● **Work task**
Each record is to be printed again exactly, though not its pictures.
(Data in this exercise)
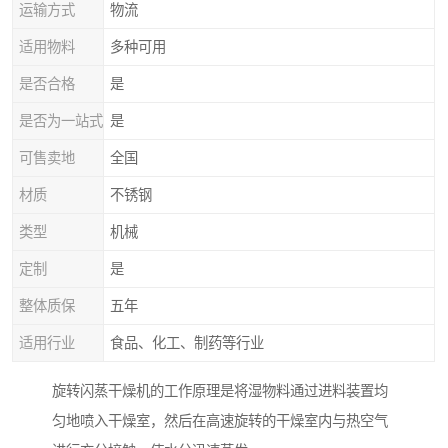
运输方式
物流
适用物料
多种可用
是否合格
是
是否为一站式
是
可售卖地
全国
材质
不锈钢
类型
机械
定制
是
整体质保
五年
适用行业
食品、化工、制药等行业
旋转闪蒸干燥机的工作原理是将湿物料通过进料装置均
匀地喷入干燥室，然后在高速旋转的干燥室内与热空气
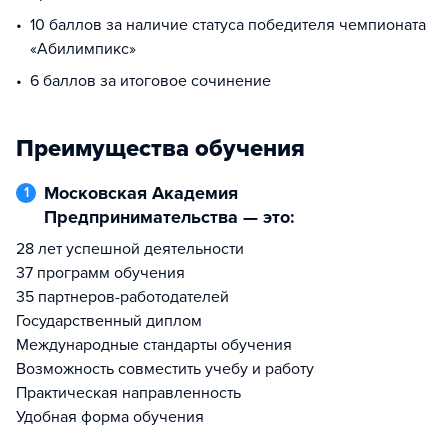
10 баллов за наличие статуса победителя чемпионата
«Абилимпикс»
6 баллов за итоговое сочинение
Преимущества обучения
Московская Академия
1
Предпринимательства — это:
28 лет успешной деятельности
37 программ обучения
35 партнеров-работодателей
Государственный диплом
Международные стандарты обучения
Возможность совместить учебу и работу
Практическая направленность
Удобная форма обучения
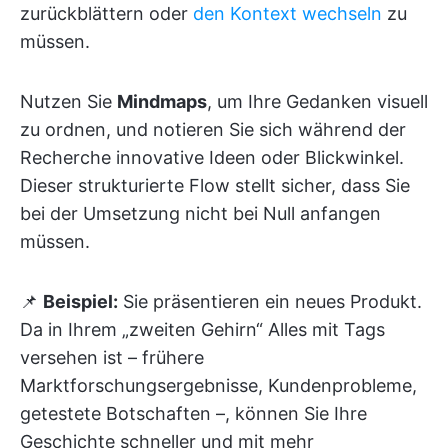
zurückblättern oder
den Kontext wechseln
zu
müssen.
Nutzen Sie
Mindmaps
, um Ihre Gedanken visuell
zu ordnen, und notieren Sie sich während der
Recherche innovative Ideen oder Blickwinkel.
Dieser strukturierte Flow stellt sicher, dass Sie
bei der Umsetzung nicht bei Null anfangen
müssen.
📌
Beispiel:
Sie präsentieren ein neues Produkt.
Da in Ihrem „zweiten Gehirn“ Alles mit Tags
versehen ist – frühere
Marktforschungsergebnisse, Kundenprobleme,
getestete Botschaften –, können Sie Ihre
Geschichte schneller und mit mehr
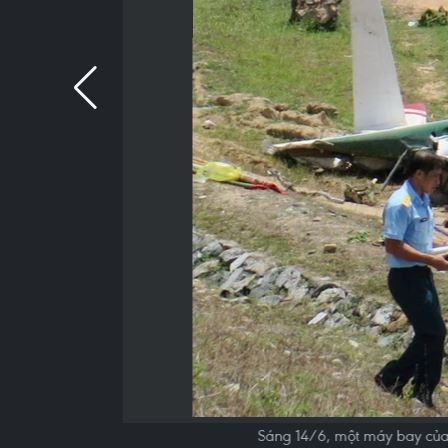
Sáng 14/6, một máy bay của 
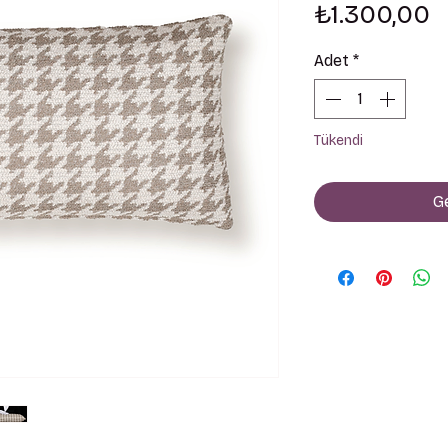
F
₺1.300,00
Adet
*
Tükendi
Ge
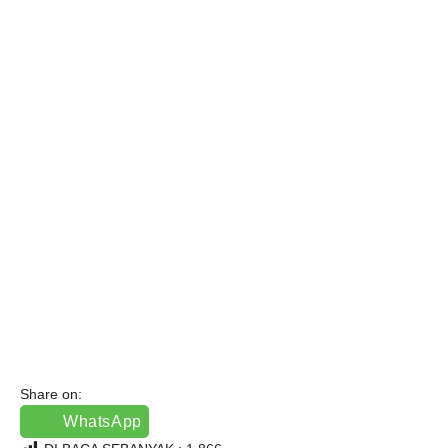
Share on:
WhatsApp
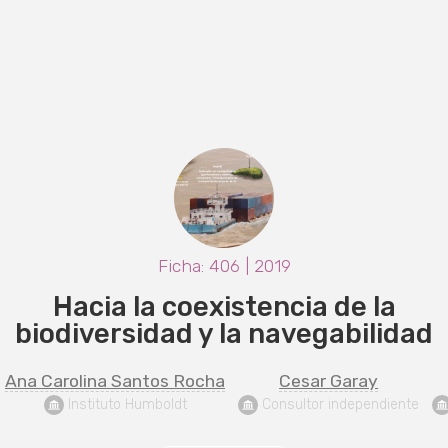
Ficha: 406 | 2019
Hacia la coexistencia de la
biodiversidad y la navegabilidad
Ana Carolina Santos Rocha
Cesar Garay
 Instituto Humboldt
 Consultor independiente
(End Data in this exercise)
● **Solution to the problem**
运输方式
物流
适用物料
多种可用
是否合格
是
是否为一站式
是
可售卖地
全国
材质
不锈钢
类型
机械
定制
是
整体质保
五年
适用行业
食品、化工、制药等行业
旋转闪蒸干燥机的工作原理是将湿物料通过进料装置均
匀地喷入干燥室，然后在高速旋转的干燥室内与热空气
10 баллов за наличие статуса победителя чемпионата
«Абилимпикс»
6 баллов за итоговое сочинение
Преимущества обучения
Московская Академия
1
Предпринимательства — это:
28 лет успешной деятельности
37 программ обучения
35 партнеров-работодателей
Государственный диплом
Международные стандарты обучения
Возможность совместить учебу и работу
Практическая направленность
Удобная форма обучения
zurückblättern oder
den Kontext wechseln
zu
müssen.
Nutzen Sie
Mindmaps
, um Ihre Gedanken visuell
zu ordnen, und notieren Sie sich während der
Recherche innovative Ideen oder Blickwinkel.
Dieser strukturierte Flow stellt sicher, dass Sie
bei der Umsetzung nicht bei Null anfangen
müssen.
📌
Beispiel:
Sie präsentieren ein neues Produkt.
Da in Ihrem „zweiten Gehirn“ Alles mit Tags
versehen ist – frühere
Marktforschungsergebnisse, Kundenprobleme,
getestete Botschaften –, können Sie Ihre
Geschichte schneller und mit mehr
Sáng 14/6, một máy bay của 
F
₺1.300,00
Adet
*
Tükendi
Ge
Share on:
WhatsApp
Ficha: 406 | 2019
Hacia la coexistencia de la
biodiversidad y la navegabilidad
Ana Carolina Santos Rocha
Cesar Garay
 Instituto Humboldt
 Consultor independiente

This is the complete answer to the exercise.